Analysis and Findings

Section 15(1)(a) of the FOI Act provides that a request for access to a record may be refused if the record does not exist or cannot be found after all reasonable steps to ascertain its whereabouts have been taken. The role of this Office in cases such as this is to review the decision of the FOI body and to decide whether that decision was justified. This means that I must have regard to the evidence available to the decision maker and the reasoning used by the decision maker in arriving at his decision and I also must assess the adequacy of the searches conducted by the FOI body in looking for relevant records.  The evidence in "search" cases consists of the steps actually taken to search for records, along with miscellaneous other evidence about the record management practices of the FOI body, on the basis of which the FOI body concluded that the steps taken to search for records were reasonable. Having regard to the information provided, this Office forms a view as to whether the decision maker was justified in coming to the decision that the records sought do not exist or cannot be found. 

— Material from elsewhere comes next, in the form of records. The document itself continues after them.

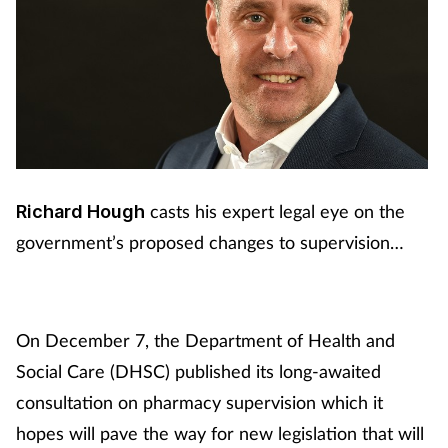
casts his expert legal eye on the
Richard Hough
government’s proposed changes to supervision…
On December 7, the Department of Health and
Social Care (DHSC) published its long-awaited
consultation on pharmacy supervision which it
hopes will pave the way for new legislation that will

It is important to note that the FOI Act does not require a public body to continue searching indefinitely for records that cannot be found and this Office can conclude that a public body has conducted reasonable searches even where records that are known to have existed cannot be located. Nevertheless, in such circumstances, I would expect the body to notify the requester immediately where records that could not previously be found are subsequently located. 

As I have outlined above, the applicant believes that the letter the Department found and released during the course of the review is not the letter that he was seeking. Having examined the letter, I note that it accurately fits the description of the letter the applicant was seeking. It issued in October 2015 and it instructed the applicant to stop sending in medical certificates, as he described. However, based on the possibility that another, similar, letter might exist, Ms Hannon of this Office sought further details from the Department as to the searches undertaken to identify all relevant records.

In summary, the Department stated that it conducted both electronic and physical searches for relevant records. It said that two members of staff in the Medical Review Section of the Illness Benefit Branch were consulted and both made independent searches of their computer systems and no indication of a letter /form having issued to the applicant was found. Members of staff in the Maintenance Section dealing with Illness benefit claims were also consulted and stated that there was no record of the letter being issued. A second search was undertaken in the Medical Review Section and the result was the same. A different individual in the Maintenance Section dealing with illness Benefit claim was also consulted and confirmed that there is no record of the letter described having been issued. The Department stated it has made a search of three IT systems and a further review of the Illness Benefit dockets. It said no remarks on any of the IT/record systems have been found to confirm that the letter referred to was issued. 

The position of the Department is that it has taken all reasonable steps to look for the record sought. Having regard to the searches undertaken by the Department, and to the contents of the record that the Department found and released during the course of the review, I consider that the Department has taken all reasonable steps to ascertain the whereabouts of further relevant records. I find, therefore, that it was justified in refusing the applicant's request for access to a further letter he states was sent to him in October 2015 under section 15(1)(a) of the FOI Act. 

Decision

Having carried out a review under section 22(2) of the FOI Act, I affirm the Department’s decision to refuse access to a specific letter the applicant states he was sent in October 2015 under section 15(1)(a) of the FOI Act. 

Right of Appeal

Section 24 of the FOI Act sets out detailed provisions for an appeal to the High Court by a party to a review, or any other person affected by the decision. In summary, such an appeal, normally on a point of law, must be initiated not later than four weeks after notice of the decision was given to the person bringing the appeal.